Sticking with our sweet treats theme for the week leading up to Christmas, we’re going to be looking at another delectable Italian dessert that we think makes an amazing addition to any Christmas meal.
We’re also sticking with the sweet bread theme with a cake that’s similar to Panettone in many ways, though perhaps just a little bit less fruity.
Without any further ado, let’s jump straight into the recipe for Pandoro.
What is Pandoro?
Pandoro is a favourite Italian dessert that is traditionally eaten around Christmas and New Year’s. It’s especially popular in Verona, with many of the Pandoro cakes that you may find in stores coming from that region of Italy.
The use of icing sugar also has a bit of a symbolic purpose as it makes the cake look just a little bit like the Italian Alps during the winter months.
Early versions of the dessert have existed since the Middle Ages and Pandoro is mentioned as far back as the 17thcentury as a favourite of the nobility.
Of course, it’s a lot more accessible now. And we’re going to share with you another recipe from the BBC Good Food website that will give you an amazing Pandoro.
And as a little bonus, we’re even going to recommend an Italian wine or two to drink with it.
This Pandoro recipe creates a cake that serves 10 people and it requires just a little bit of preparation before you can start cooking.
To make this cake, you’re going to need the following ingredients:
- 125g of caster sugar
- 500g of strong white flour
- A little extra flour for dusting
- 5g of salt
- 150g of softened butter
- A little extra butter for pan greasing
- 10g of fast-action yeast
- One orange and one lemon zest, both finely grated
- Two medium eggs, ideally with dark yolk
- Two egg yolks
- 100ml of warm milk
- Two teaspoons of vanilla paste
- Plenty of icing sugar for dusting.
A lot of the work that you’ll put into this cake goes into the preparation. Once you’ve gotten it ready, the baking is the easy part. These are the steps that you have to follow.
Fit your mixer with a dough hook and add your flour to the bowl.
Then, add your caster sugar and salt to one side of the bowl, with the yeast going on the other.
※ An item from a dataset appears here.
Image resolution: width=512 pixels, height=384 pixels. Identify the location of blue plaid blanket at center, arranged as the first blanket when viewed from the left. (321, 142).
Then, add your eggs, egg yolks, vanilla, milk, butter, and zests into the centre of the bowl.
Set to mix at a slow speed. You should get a wet and sticky dough starting to form.
Once the dough starts forming, increase the mixer’s speed and leave for about ten minutes. The end result should be a dough with a much thicker consistency. You should also start to notice it sticking to the dough hook. Keep mixing if your dough keeps falling off the hook.
Leave the dough in the bowl for a minute and light dust a kitchen surface with flour.
Tip your dough onto the floured surface and start kneading it into a ball shape.
Grab a bowl and apply a light butter greasing to it. Add the dough and cover before setting it aside overnight. The dough should double in size.
The next day, use butter to lightly grease a 500g Pandoro mould.
Set that to the side and dust a kitchen surface with flour. Pour your dough onto the surface and fold it a couple of times.
Then, shape the dough into a ball and pop it into your Pandoro mould. Gently manipulate the dough so it fills all of the mould’s corners.
Cover the tin and leave the dough to rise to the mould’s lip. This should take about 2 hours.
While you’re waiting for your dough to rise, preheat your oven to 190 degrees Celsius.
Take the cover off your mould and place it into the oven. Leave to bake for between 35 and 40 minutes. The cake should take on a golden brown colouring and a skewer should come up clean after insertion into the cake’s centre.
Remove the mould from the oven and leave to cool for about five minutes. Then, turn out onto a wire rack and leave to cool fully.
Trim the base and stand the cake up on a serving plate. Slice it horizontally several times and rotate the slices to achieve the eight-sided shape that the cake is known for.
Finish the cake off by dusting it heavily with icing sugar before serving.
You have a super sweet cake on your plate now, which means any wine that you choose has to be capable of complementing all of the sugar.
Much like with Panettone, a great Italian sparkling white wine is the best choice here. The dryer the better too.
Of course, that means that Prosecco is always a good choice. It’s light enough to allow you to enjoy the dessert, without being so fruity that it overpowers the sweetness of the Pandoro.
You can also go in the opposite direction and consider matching sweet for sweet. While we’d recommend avoiding complex red wines, a sweeter dessert wine will work really well with the dessert. Just take care not to end up feeling like you’ve had a sugar overload by the end of it.
The Final Word
Pandoro is the perfect Christmas dessert for the picky eater.
At its heart, it’s a pretty basic cake with a lot of sugar added for sweetness. The zest gives it a little fruitiness without being overpowering.
And of course, you can add creams and fruits to the package to give it that extra bit of flavour.
It’ll go down a treat at your next Christmas party, especially if you have guests that are a little put off by the fruitier fare that often finds its way into dessert bowls during Christmas. Combine it with the right wine to create a dessert that you’ll remember for ages.